The U.S. Courthouse security seemed to be intentionally taking as much as five minutes to process each individual as Henderson’s supporters lined up to witness the proceeding. This led to some people missing as much as 45 minutes of the testimony as they waited to get in. Henderson’s sister was denied entry, solely because she wasn’t carrying ID.
A 38-year-old mother of two children, Henderson was shot and killed by the Emeryville Police Department on Feb. 3, 2015. She had been identified by a Home Depot security guard for alleged shoplifting. After she left Home Depot that day, she tried to flag down a passing bus. Henderson was then cornered by the EPD at the Extra Space Storage Facility garage in Oakland, a few blocks from the Home Depot.
According to a press release issued by the Anti Police-Terror Project: “Witnesses and police have presented conflicting accounts of the circumstances of the shooting. However, what is clear is that the amount of force used against Yuvette was grossly excessive and unjustified. Michelle Shepherd and Warren Williams shot at Yuvette seven times at close range. Officer Williams killed her with a shot to the head from an AR-15 assault rifle — a military-grade weapon, the same weapon used by the United States military in wars throughout the world.”

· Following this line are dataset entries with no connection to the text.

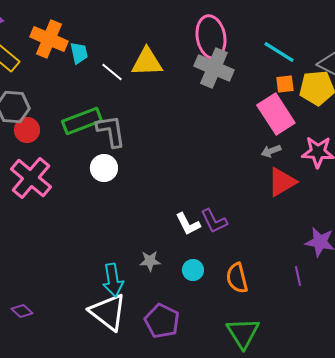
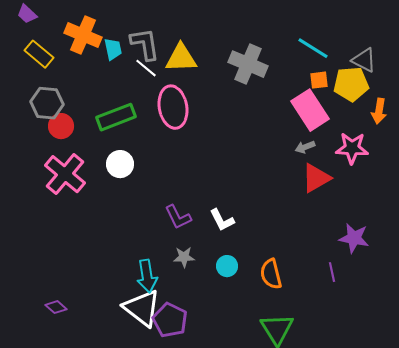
pink ellipse: (211, 37) -> (173, 107), moved
gray L-shape: (111, 131) -> (145, 44), moved
white circle: (104, 168) -> (120, 164), moved
purple L-shape: (214, 221) -> (178, 217), moved
purple pentagon: (162, 321) -> (170, 320), moved

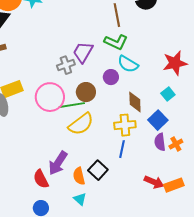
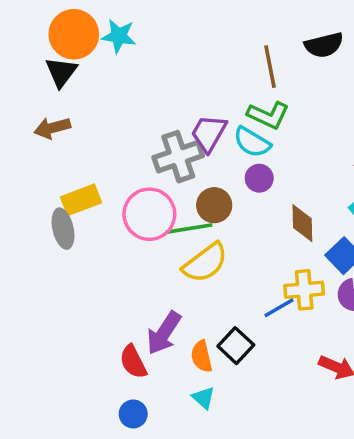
cyan semicircle: (128, 64) -> (252, 142), moved
gray cross: (66, 65) -> (178, 157), size x1.5
yellow cross: (125, 125) -> (304, 290), moved
blue line: (122, 149) -> (279, 308), turned 48

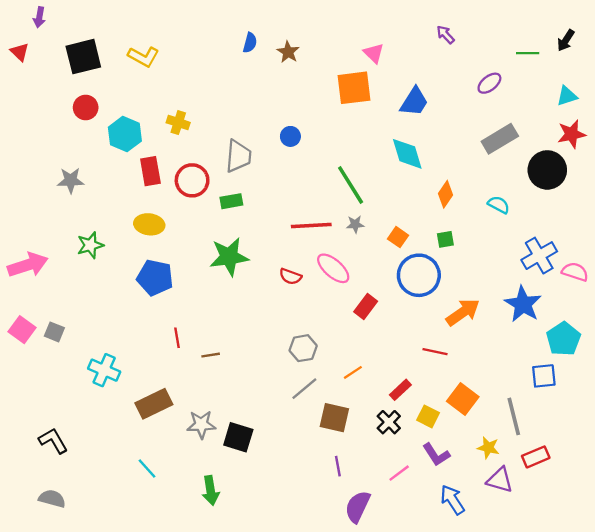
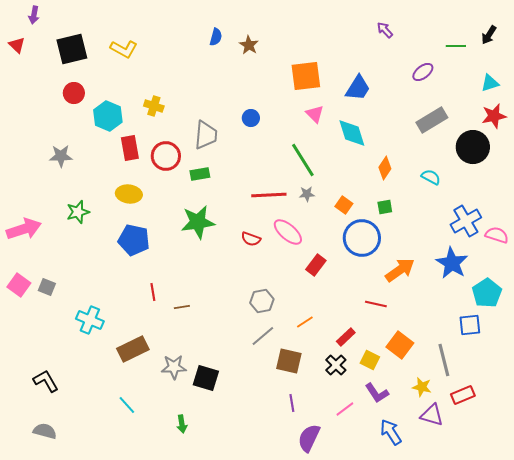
pink triangle: (374, 53) -> (315, 114), moved
green arrow: (211, 490) -> (182, 424), size x0.7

Magistrate Judge Donna Ryu questioned the plaintiff’s lawyer, Dan Siegel, and the defense attorneys representing the city of Emeryville on the defense’s motion for a summary judgement (essentially to dismiss the suit).
Siegel stressed, along with many other arguments, that “the facts were incontestable” with respect to the third volley, which was the fatal shot to Henderson’s head. He said Henderson was on the ground on her right side, shot in her right arm and didn’t have the gun. Her back was to the gun, which was three to six feet away. Williams then shot her in the head.
The defense claimed there was no evidence that Williams understood the extent of her injury, but conceded that he knew she was unarmed before he shot the fatal third volley. The defense argued that, as a police officer, Williams had qualified immunity.
Siegel cited four different cases where qualified immunity did not apply when the victim was injured and not armed.
Judge Ryu stated she would try to issue her decision before a planned settlement conference on March 28.